Mitchell understands all too well the consequences of an eviction. A few years ago, she and her family were evicted—a traumatic experience that marked the beginning of a period of instability for her and her children. Chantelle now lives in fear that one missed rent payment could result in another eviction, upending her family’s life once more.

Single women deserve so much better than this. Housing is a basic human need, and with the litany of other factors that keep women from reaching their economic potential, it becomes even more obvious that guaranteeing safe, affordable housing is one of the best ways to help build women’s financial stability.

One important solution is creating permanent emergency rental assistance programs to help families in financial crisis. The federal government created one such program during the pandemic, which helped prevent a catastrophic wave of evictions by providing people with the much-needed emergency rental assistance during the financial crisis.
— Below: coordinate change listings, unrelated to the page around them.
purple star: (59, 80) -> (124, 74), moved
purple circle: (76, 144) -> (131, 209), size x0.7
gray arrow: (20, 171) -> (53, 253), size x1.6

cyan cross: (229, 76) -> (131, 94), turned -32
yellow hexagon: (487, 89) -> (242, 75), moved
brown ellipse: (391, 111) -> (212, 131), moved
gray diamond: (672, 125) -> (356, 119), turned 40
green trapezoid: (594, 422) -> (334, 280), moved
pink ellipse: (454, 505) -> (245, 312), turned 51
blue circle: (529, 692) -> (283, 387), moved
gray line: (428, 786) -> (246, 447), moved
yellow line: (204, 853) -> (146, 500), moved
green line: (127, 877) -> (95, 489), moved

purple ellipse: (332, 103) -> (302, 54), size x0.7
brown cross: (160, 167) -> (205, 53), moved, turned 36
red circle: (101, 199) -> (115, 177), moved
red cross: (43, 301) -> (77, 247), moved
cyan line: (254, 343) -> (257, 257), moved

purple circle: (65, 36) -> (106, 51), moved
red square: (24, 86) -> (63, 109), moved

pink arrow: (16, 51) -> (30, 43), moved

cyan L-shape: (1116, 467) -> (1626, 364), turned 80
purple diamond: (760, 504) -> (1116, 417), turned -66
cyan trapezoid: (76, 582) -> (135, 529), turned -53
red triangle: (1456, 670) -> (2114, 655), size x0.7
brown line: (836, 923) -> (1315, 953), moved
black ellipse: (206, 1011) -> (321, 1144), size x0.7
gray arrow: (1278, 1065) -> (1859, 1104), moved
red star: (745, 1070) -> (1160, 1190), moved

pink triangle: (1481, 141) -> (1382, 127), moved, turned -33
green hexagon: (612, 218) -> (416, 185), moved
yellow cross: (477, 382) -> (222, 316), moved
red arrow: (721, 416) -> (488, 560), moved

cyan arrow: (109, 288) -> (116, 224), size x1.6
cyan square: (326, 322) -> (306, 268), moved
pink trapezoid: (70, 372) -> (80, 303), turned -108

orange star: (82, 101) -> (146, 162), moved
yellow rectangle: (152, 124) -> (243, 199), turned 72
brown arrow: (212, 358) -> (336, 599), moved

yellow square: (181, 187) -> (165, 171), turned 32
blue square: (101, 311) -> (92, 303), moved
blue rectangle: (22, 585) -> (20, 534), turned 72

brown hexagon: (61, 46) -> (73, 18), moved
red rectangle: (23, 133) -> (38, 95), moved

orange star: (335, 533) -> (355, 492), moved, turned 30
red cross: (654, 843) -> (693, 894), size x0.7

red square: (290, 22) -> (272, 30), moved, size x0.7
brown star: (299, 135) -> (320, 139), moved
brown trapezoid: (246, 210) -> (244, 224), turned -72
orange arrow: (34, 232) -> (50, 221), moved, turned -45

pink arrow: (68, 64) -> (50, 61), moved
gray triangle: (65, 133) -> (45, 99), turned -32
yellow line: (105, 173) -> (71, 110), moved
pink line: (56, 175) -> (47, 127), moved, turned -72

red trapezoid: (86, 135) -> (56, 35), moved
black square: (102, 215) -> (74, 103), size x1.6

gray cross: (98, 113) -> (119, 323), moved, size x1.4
These payments, as well as eviction diversion programs, helped families keep a roof over their heads.

Despite the success of this program, funds have since run out or expired. Passing a permanent program would be an important step toward addressing our affordability crisis and reducing homelessness, a win-win scenario that benefits all of us. Increasing tenant protections will also right-size the balance of power between tenants and landlords, increasing housing security for women, LGBTQIA+ people and families.

Ensuring that families can stay in their homes is one of the most basic and vital roles government can play in strengthening our economy. For women like Chantelle Mitchell, it’s also a crucial step toward helping them get ahead in an economy that often does not work in their favor.

We know what works: Rental assistance programs and tenant protections are evidence-based solutions that help women, LGBTQIA+ people and families stay in their homes during financial crises, which in turn, strengthens our economy and helps our communities thrive.

Talia Grossman is the housing legal fellow at the National Women’s Law Center, where she advocates to improve the lives of women, LGBTQIA+ people and families and ensure that everyone has a safe, accessible and affordable place to call home. She has a B.A. from American University and a J.D. from DePaul University College of Law.